→ EXERCISE DATA

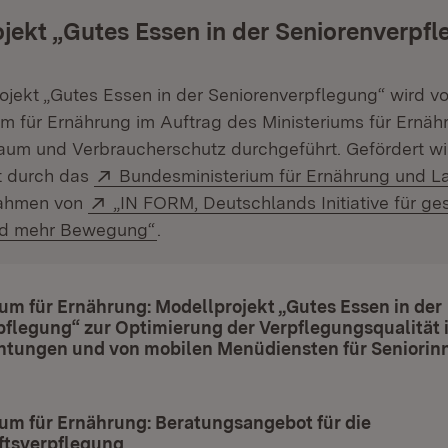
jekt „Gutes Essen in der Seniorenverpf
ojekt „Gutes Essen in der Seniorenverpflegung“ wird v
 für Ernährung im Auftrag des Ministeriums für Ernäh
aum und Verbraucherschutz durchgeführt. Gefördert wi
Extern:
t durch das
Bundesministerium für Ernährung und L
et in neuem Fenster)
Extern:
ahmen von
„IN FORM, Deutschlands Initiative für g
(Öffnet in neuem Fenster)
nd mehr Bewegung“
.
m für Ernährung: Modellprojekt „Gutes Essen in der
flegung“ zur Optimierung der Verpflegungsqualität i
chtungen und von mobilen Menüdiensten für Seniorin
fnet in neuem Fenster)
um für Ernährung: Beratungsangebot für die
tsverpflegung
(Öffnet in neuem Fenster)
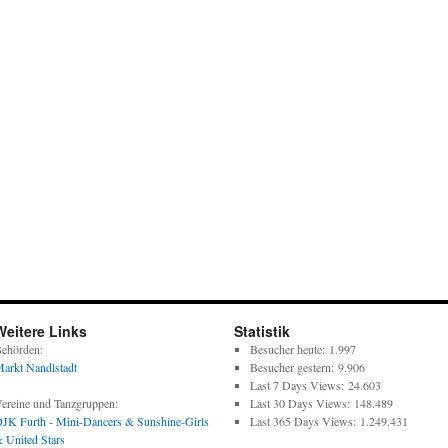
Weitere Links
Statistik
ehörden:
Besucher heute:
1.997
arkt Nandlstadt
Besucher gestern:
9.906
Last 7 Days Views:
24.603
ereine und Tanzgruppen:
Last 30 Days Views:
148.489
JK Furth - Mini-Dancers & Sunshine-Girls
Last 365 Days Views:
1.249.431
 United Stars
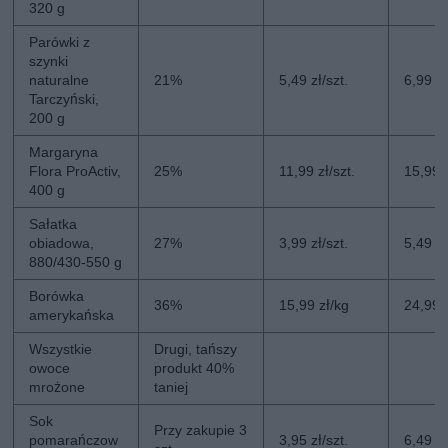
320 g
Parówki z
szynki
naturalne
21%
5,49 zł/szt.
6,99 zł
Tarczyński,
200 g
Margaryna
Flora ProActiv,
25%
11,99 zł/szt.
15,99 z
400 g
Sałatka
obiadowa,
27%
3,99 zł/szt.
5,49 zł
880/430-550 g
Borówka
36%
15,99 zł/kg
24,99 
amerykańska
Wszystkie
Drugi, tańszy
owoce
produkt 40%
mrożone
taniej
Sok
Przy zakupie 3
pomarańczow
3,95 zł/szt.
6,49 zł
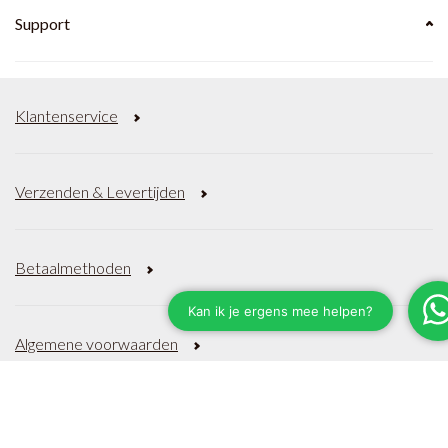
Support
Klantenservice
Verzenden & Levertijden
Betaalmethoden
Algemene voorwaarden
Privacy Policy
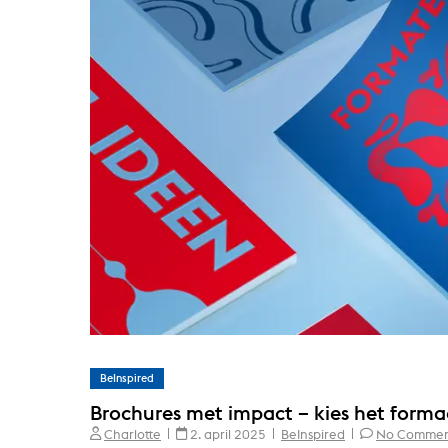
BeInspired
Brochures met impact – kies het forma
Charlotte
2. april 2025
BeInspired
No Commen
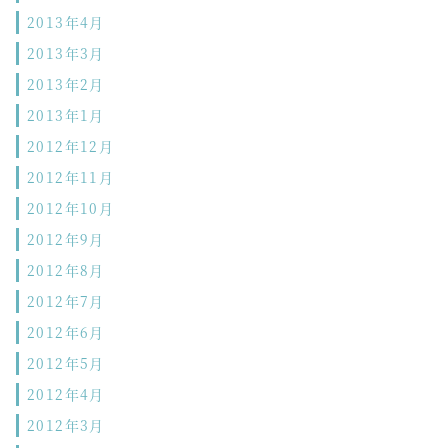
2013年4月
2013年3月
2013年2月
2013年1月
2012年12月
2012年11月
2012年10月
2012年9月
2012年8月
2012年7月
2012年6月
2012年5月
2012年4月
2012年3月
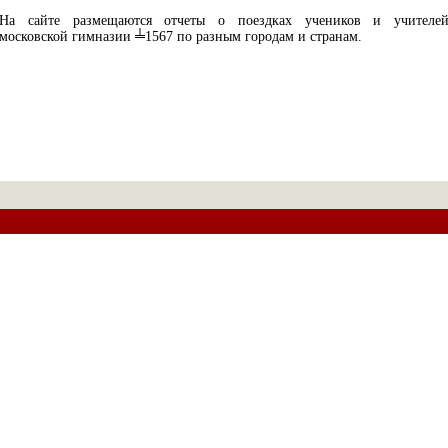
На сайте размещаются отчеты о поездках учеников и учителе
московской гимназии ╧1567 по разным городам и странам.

* * *

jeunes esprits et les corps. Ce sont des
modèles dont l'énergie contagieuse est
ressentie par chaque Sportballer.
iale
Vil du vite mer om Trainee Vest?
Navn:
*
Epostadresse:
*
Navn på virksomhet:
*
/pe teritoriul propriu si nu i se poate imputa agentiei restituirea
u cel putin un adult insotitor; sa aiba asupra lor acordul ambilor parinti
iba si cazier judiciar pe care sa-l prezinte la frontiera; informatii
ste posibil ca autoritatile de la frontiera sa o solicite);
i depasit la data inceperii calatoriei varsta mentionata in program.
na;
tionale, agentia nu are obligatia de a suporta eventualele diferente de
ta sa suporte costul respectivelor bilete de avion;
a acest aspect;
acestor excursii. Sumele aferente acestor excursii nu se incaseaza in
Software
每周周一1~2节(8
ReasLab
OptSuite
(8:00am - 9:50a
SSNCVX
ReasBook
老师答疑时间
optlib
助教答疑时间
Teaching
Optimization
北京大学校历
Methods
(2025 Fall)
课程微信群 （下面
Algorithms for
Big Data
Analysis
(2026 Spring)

→ INSTRUCTIONS TO FOLLOW
Only one stretch of the data is wanted: write out exactly the lines from the one holding "Last 7 Days" through the one holding "3,99 zł/szt.", both included, without the pictures.

→ RESULT OF THIS EXERCISE
Last 7 Days Views:
24.603
ereine und Tanzgruppen:
Last 30 Days Views:
148.489
JK Furth - Mini-Dancers & Sunshine-Girls
Last 365 Days Views:
1.249.431
 United Stars
320 g
Parówki z
szynki
naturalne
21%
5,49 zł/szt.
6,99 zł
Tarczyński,
200 g
Margaryna
Flora ProActiv,
25%
11,99 zł/szt.
15,99 z
400 g
Sałatka
obiadowa,
27%
3,99 zł/szt.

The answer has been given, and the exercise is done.